** Activity **
All entries should be copied exactly; the pictures stay out.

** Input material **
- - - - -
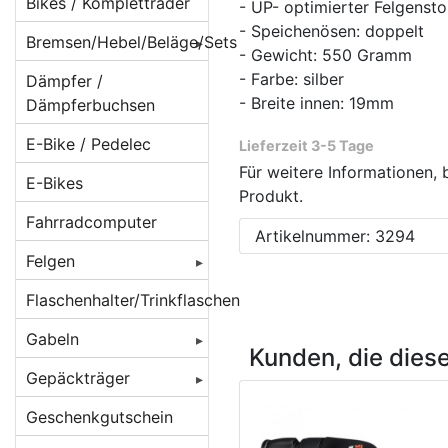
Beleuchtung für
Bikes / Kompletträder
- UP- optimierter Felgenst
Batteriebetrieb
- Speichenösen: doppelt
Bremsen/Hebel/Beläge/Sets
- Gewicht: 550 Gramm
Beleuchtung für
BMX Bremsen
- Farbe: silber
Dämpfer /
Dynamobetrieb
- Breite innen: 19mm
Dämpferbuchsen
Bremsbeläge
Beleuchtung für
E-Bike / Pedelec
E-Bikes/ Pedelec
Lieferzeit 3-5 Tage
Bremsen
Beläge für
Für weitere Informationen, 
Cantilever/V-
E-Bikes
Lampenhalter /
Bremsenzubehör/Ersatzteile
Produkt.
Brakes
Rücklichthalter
Fahrradcomputer
Bremshebel
Artikelnummer: 3294
Beläge für
Lichtkabel /
Felgen
Magura-
Bremsscheiben/Rotoren
Stecker /
Felgenbremsen
Verbinder
Felgen 16 Zoll
Flaschenhalter/Trinkflaschen
Crossbremsen
Beläge für
Reflektoren /
Felgen 20 Zoll
Rennradbremsen
Gabeln
Rennrad
Kunden, die dies
Reflex-Sticker
/ Zangenbremsen
Caliper/Zange
Felgen 22 Zoll
Federgabeln
Gepäckträger
Seitenläufer-
Scheibenbremsadapter
Beläge für
Felgen 24 Zoll
Starrgabeln
DT Swiss
Dynamos
Gepäckträger
Geschenkgutschein
Scheibenbremsen
Scheibenbremsen
hinten
Felgen 26 Zoll [
Atomlab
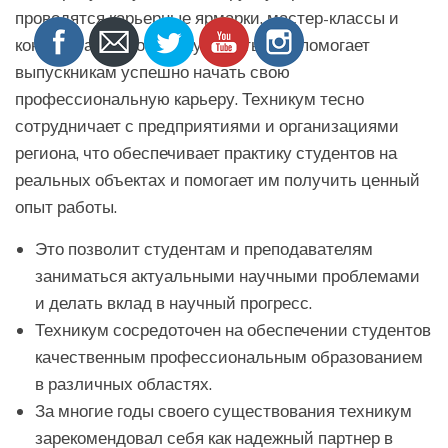
проводятся карьерные ярмарки, мастер-классы и
консультации по поиску работы, что помогает
выпускникам успешно начать свою
профессиональную карьеру. Техникум тесно
сотрудничает с предприятиями и организациями
региона, что обеспечивает практику студентов на
реальных объектах и помогает им получить ценный
опыт работы.
Это позволит студентам и преподавателям
заниматься актуальными научными проблемами
и делать вклад в научный прогресс.
Техникум сосредоточен на обеспечении студентов
качественным профессиональным образованием
в различных областях.
За многие годы своего существования техникум
зарекомендовал себя как надежный партнер в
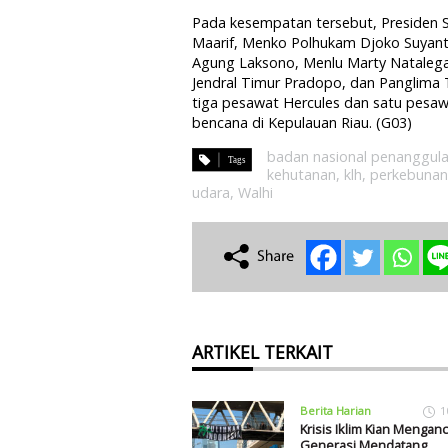
Pada kesempatan tersebut, Presiden 
Maarif, Menko Polhukam Djoko Suyan
Agung Laksono, Menlu Marty Natalega
Jendral Timur Pradopo, dan Panglim
tiga pesawat Hercules dan satu pesa
bencana di Kepulauan Riau. (G03)
badan nasional penanggul
kehutanan
,
klh
,
perkebunan
udara
,
Walhi
ARTIKEL TERKAIT
Berita Harian
1
Krisis Iklim Kian Mengan
Generasi Mendatang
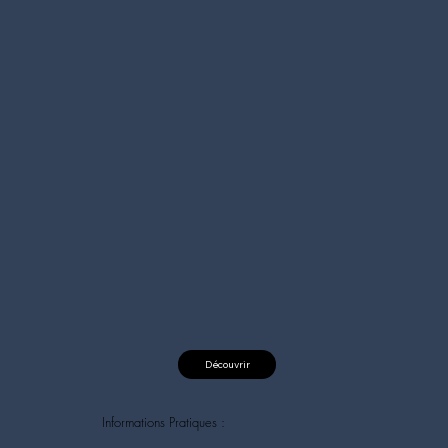
Découvrir
Informations Pratiques :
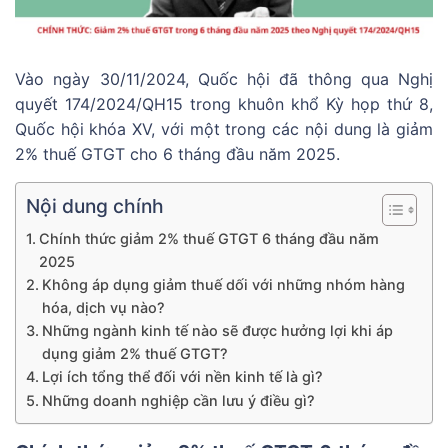
Vào ngày 30/11/2024, Quốc hội đã thông qua Nghị
quyết 174/2024/QH15 trong khuôn khổ Kỳ họp thứ 8,
Quốc hội khóa XV, với một trong các nội dung là giảm
2% thuế GTGT cho 6 tháng đầu năm 2025.
Nội dung chính
Chính thức giảm 2% thuế GTGT 6 tháng đầu năm
2025
Không áp dụng giảm thuế dối với những nhóm hàng
hóa, dịch vụ nào?
Những ngành kinh tế nào sẽ được hưởng lợi khi áp
dụng giảm 2% thuế GTGT?
Lợi ích tổng thể đối với nền kinh tế là gì?
Những doanh nghiệp cần lưu ý điều gì?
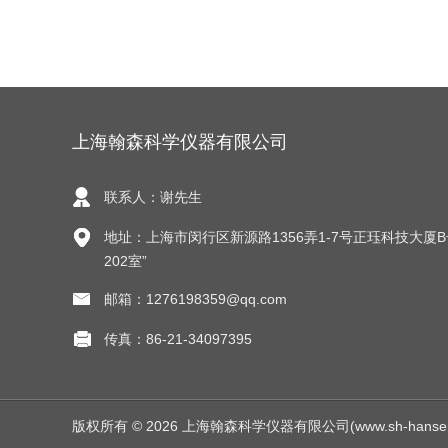
上海翰森科学仪器有限公司
联系人：谢先生
地址：上海市闵行区新源路1356弄1-7号正珏科技大厦
202室”
邮箱：1276198359@qq.com
传真：86-21-34097395
版权所有 © 2026 上海翰森科学仪器有限公司(www.sh-hansen.net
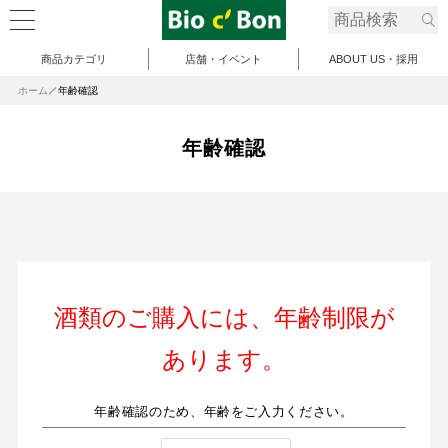
商品カテゴリ
店舗・イベント
ABOUT US・採用
ホーム
年齢確認
年齢確認
酒類のご購入には、年齢制限が
あります。
年齢確認のため、年齢をご入力ください。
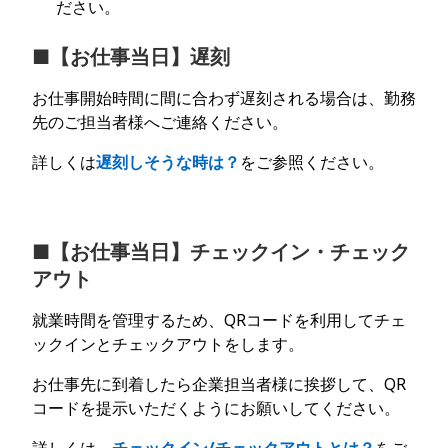
ださい。
■【お仕事当日】遅刻
お仕事開始時間に間に合わず遅刻される場合は、勤務
先のご担当者様へご連絡ください。
詳しくは
遅刻しそうな時は？
をご参照ください。
■【お仕事当日】チェックイン・チェック
アウト
就業時間を管理するため、QRコードを利用してチェ
ックインとチェックアウトをします。
お仕事先に到着したら企業担当者様に挨拶して、QR
コードを提示いただくようにお願いしてください。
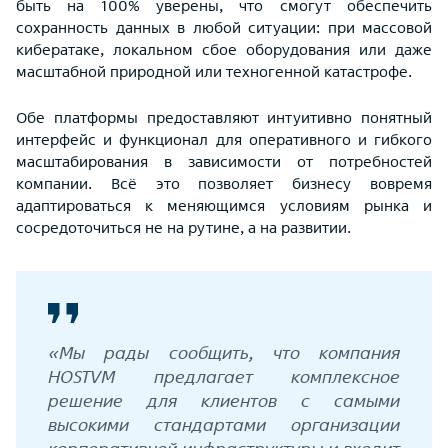
быть на 100% уверены, что смогут обеспечить
сохранность данных в любой ситуации: при массовой
кибератаке, локальном сбое оборудования или даже
масштабной природной или техногенной катастрофе.
Обе платформы предоставляют интуитивно понятный
интерфейс и функционал для оперативного и гибкого
масштабирования в зависимости от потребностей
компании. Всё это позволяет бизнесу вовремя
адаптироваться к меняющимся условиям рынка и
сосредоточиться не на рутине, а на развитии.
«Мы рады сообщить, что компания
HOSTVM предлагает комплексное
решение для клиентов с самыми
высокими стандартами организации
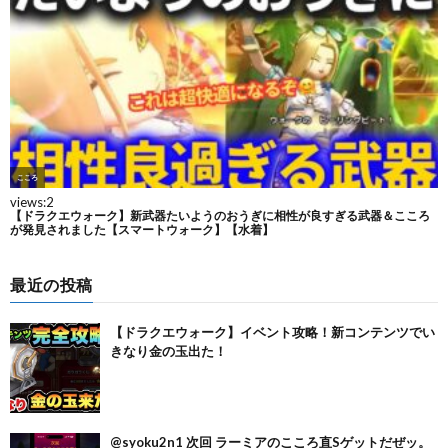
最近の投稿
【ドラクエウォーク】イベント攻略！新コンテンツでい
きなり金の玉出た！
@syoku2n1 次回 ラーミアのこころ直Sゲットだぜッ。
- - - - -
** Response to the exercise **
Beleuchtung für
Bikes / Kompletträder
- UP- optimierter Felgenst
Batteriebetrieb
- Speichenösen: doppelt
Bremsen/Hebel/Beläge/Sets
- Gewicht: 550 Gramm
Beleuchtung für
BMX Bremsen
- Farbe: silber
Dämpfer /
Dynamobetrieb
- Breite innen: 19mm
Dämpferbuchsen
Bremsbeläge
Beleuchtung für
E-Bike / Pedelec
E-Bikes/ Pedelec
Lieferzeit 3-5 Tage
Bremsen
Beläge für
Für weitere Informationen, 
Cantilever/V-
E-Bikes
Lampenhalter /
Bremsenzubehör/Ersatzteile
Produkt.
Brakes
Rücklichthalter
Fahrradcomputer
Bremshebel
Artikelnummer: 3294
Beläge für
Lichtkabel /
Felgen
Magura-
Bremsscheiben/Rotoren
Stecker /
Felgenbremsen
Verbinder
Felgen 16 Zoll
Flaschenhalter/Trinkflaschen
Crossbremsen
Beläge für
Reflektoren /
Felgen 20 Zoll
Rennradbremsen
Gabeln
Rennrad
Kunden, die dies
Reflex-Sticker
/ Zangenbremsen
Caliper/Zange
Felgen 22 Zoll
Federgabeln
Gepäckträger
Seitenläufer-
Scheibenbremsadapter
Beläge für
Felgen 24 Zoll
Starrgabeln
DT Swiss
Dynamos
Gepäckträger
Geschenkgutschein
Scheibenbremsen
Scheibenbremsen
hinten
Felgen 26 Zoll [
Atomlab
проводятся карьерные ярмарки, мастер-классы и
консультации по поиску работы, что помогает
выпускникам успешно начать свою
профессиональную карьеру. Техникум тесно
сотрудничает с предприятиями и организациями
региона, что обеспечивает практику студентов на
реальных объектах и помогает им получить ценный
опыт работы.
Это позволит студентам и преподавателям
заниматься актуальными научными проблемами
и делать вклад в научный прогресс.
Техникум сосредоточен на обеспечении студентов
качественным профессиональным образованием
в различных областях.
За многие годы своего существования техникум
зарекомендовал себя как надежный партнер в
Pada kesempatan tersebut, Presiden 
Maarif, Menko Polhukam Djoko Suyan
Agung Laksono, Menlu Marty Natalega
Jendral Timur Pradopo, dan Panglim
tiga pesawat Hercules dan satu pesa
bencana di Kepulauan Riau. (G03)
badan nasional penanggul
kehutanan
,
klh
,
perkebunan
udara
,
Walhi
ARTIKEL TERKAIT
Berita Harian
1
Krisis Iklim Kian Mengan
Generasi Mendatang
Découvrir
Informations Pratiques :
Vào ngày 30/11/2024, Quốc hội đã thông qua Nghị
quyết 174/2024/QH15 trong khuôn khổ Kỳ họp thứ 8,
Quốc hội khóa XV, với một trong các nội dung là giảm
2% thuế GTGT cho 6 tháng đầu năm 2025.
Nội dung chính
Chính thức giảm 2% thuế GTGT 6 tháng đầu năm
2025
Không áp dụng giảm thuế dối với những nhóm hàng
hóa, dịch vụ nào?
Những ngành kinh tế nào sẽ được hưởng lợi khi áp
dụng giảm 2% thuế GTGT?
Lợi ích tổng thể đối với nền kinh tế là gì?
Những doanh nghiệp cần lưu ý điều gì?
上海翰森科学仪器有限公司
联系人：谢先生
地址：上海市闵行区新源路1356弄1-7号正珏科技大厦
202室”
邮箱：1276198359@qq.com
传真：86-21-34097395
版权所有 © 2026 上海翰森科学仪器有限公司(www.sh-hansen.net
商品カテゴリ
店舗・イベント
ABOUT US・採用
ホーム
年齢確認
年齢確認
酒類のご購入には、年齢制限が
あります。
年齢確認のため、年齢をご入力ください。
ださい。
■【お仕事当日】遅刻
お仕事開始時間に間に合わず遅刻される場合は、勤務
先のご担当者様へご連絡ください。
詳しくは
遅刻しそうな時は？
をご参照ください。
■【お仕事当日】チェックイン・チェック
アウト
就業時間を管理するため、QRコードを利用してチェ
ックインとチェックアウトをします。
お仕事先に到着したら企業担当者様に挨拶して、QR
コードを提示いただくようにお願いしてください。
быть на 100% уверены, что смогут обеспечить
сохранность данных в любой ситуации: при массовой
кибератаке, локальном сбое оборудования или даже
масштабной природной или техногенной катастрофе.
Обе платформы предоставляют интуитивно понятный
интерфейс и функционал для оперативного и гибкого
масштабирования в зависимости от потребностей
компании. Всё это позволяет бизнесу вовремя
адаптироваться к меняющимся условиям рынка и
сосредоточиться не на рутине, а на развитии.
«Мы рады сообщить, что компания
HOSTVM предлагает комплексное
решение для клиентов с самыми
высокими стандартами организации
最近の投稿
【ドラクエウォーク】イベント攻略！新コンテンツでい
きなり金の玉出た！
@syoku2n1 次回 ラーミアのこころ直Sゲットだぜッ。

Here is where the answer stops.